WHAT YOU ARE ASKED TO DO: Omit the pictures, but give back every entry below exactly as written.

** SUPPLIED ENTRIES follows **

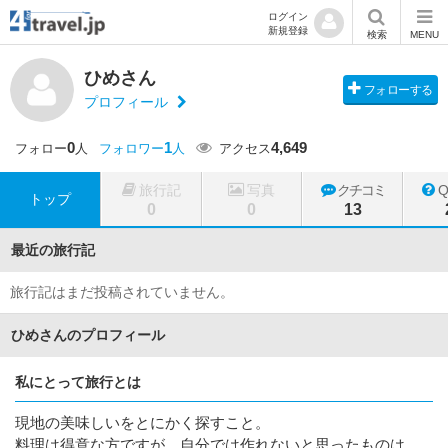
ログイン
新規登録
検索
MENU
ひめさん
フォローする
プロフィール
0
1
4,649
フォロー
人
フォロワー
人
アクセス
旅行記
写真
クチコミ
トップ
0
0
13
最近の旅行記
旅行記はまだ投稿されていません。
ひめさんのプロフィール
私にとって旅行とは
現地の美味しいをとにかく探すこと。
料理は得意な方ですが、自分では作れないと思ったものは、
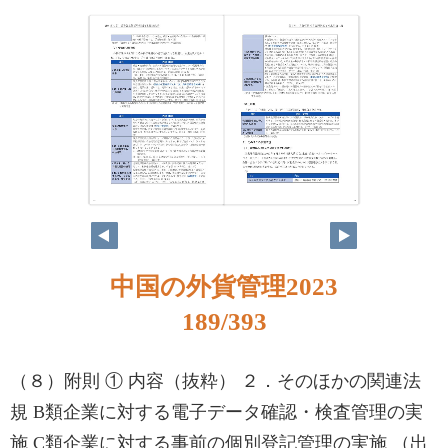
188
189
中国の外貨管理2023
189/393
（８）附則 ① 内容（抜粋） ２．そのほかの関連法
規 B類企業に対する電子データ確認・検査管理の実
施 C類企業に対する事前の個別登記管理の実施 （出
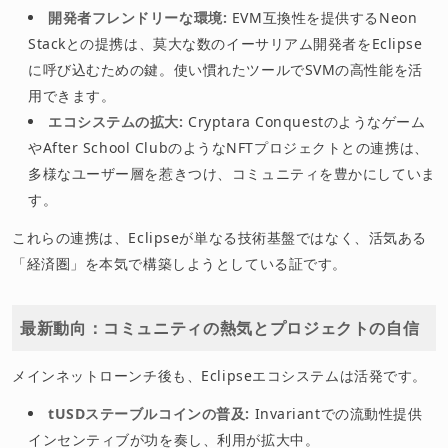
開発者フレンドリーな環境:
EVM互換性を提供するNeon
Stackとの提携は、莫大な数のイーサリアム開発者をEclipse
に呼び込むための鍵。使い慣れたツールでSVMの高性能を活
用できます。
エコシステムの拡大:
Cryptara Conquestのようなゲーム
やAfter School ClubのようなNFTプロジェクトとの連携は、
多様なユーザー層を惹きつけ、コミュニティを豊かにしていま
す。
これらの連携は、Eclipseが単なる技術基盤ではなく、活気ある
「経済圏」を本気で構築しようとしている証です。
最新動向：コミュニティの熱気とプロジェクトの自信
メインネットローンチ後も、Eclipseエコシステムは活発です。
tUSDステーブルコインの普及:
Invariantでの流動性提供
インセンティブが功を奏し、利用が拡大中。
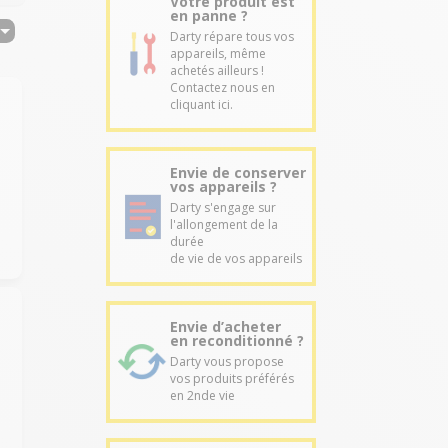
Votre produit est
en panne ?
Darty répare tous vos
appareils, même
achetés ailleurs !
Contactez nous en
cliquant ici.
Envie de conserver
vos appareils ?
Darty s'engage sur
l'allongement de la
durée
de vie de vos appareils
Envie d’acheter
en reconditionné ?
Darty vous propose
vos produits préférés
en 2nde vie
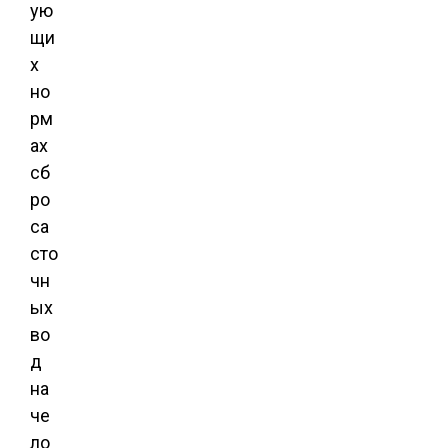
ую
щи
х
но
рм
ах
сб
ро
са
сто
чн
ых
во
д
на
че
ло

** End of SUPPLIED ENTRIES **

SOLVED EXERCISE:
ログイン
新規登録
検索
MENU
ひめさん
フォローする
プロフィール
0
1
4,649
フォロー
人
フォロワー
人
アクセス
旅行記
写真
クチコミ
トップ
0
0
13
最近の旅行記
旅行記はまだ投稿されていません。
ひめさんのプロフィール
私にとって旅行とは
現地の美味しいをとにかく探すこと。
料理は得意な方ですが、自分では作れないと思ったものは、
188
189
中国の外貨管理2023
189/393
（８）附則 ① 内容（抜粋） ２．そのほかの関連法
規 B類企業に対する電子データ確認・検査管理の実
施 C類企業に対する事前の個別登記管理の実施 （出
開発者フレンドリーな環境:
EVM互換性を提供するNeon
Stackとの提携は、莫大な数のイーサリアム開発者をEclipse
に呼び込むための鍵。使い慣れたツールでSVMの高性能を活
用できます。
エコシステムの拡大:
Cryptara Conquestのようなゲーム
やAfter School ClubのようなNFTプロジェクトとの連携は、
多様なユーザー層を惹きつけ、コミュニティを豊かにしていま
す。
これらの連携は、Eclipseが単なる技術基盤ではなく、活気ある
「経済圏」を本気で構築しようとしている証です。
最新動向：コミュニティの熱気とプロジェクトの自信
メインネットローンチ後も、Eclipseエコシステムは活発です。
tUSDステーブルコインの普及:
Invariantでの流動性提供
インセンティブが功を奏し、利用が拡大中。
Votre produit est
en panne ?
Darty répare tous vos
appareils, même
achetés ailleurs !
Contactez nous en
cliquant ici.
Envie de conserver
vos appareils ?
Darty s'engage sur
l'allongement de la
durée
de vie de vos appareils
Envie d’acheter
en reconditionné ?
Darty vous propose
vos produits préférés
en 2nde vie
ую
щи
х
но
рм
ах
сб
ро
са
сто
чн
ых
во
д
на
че
ло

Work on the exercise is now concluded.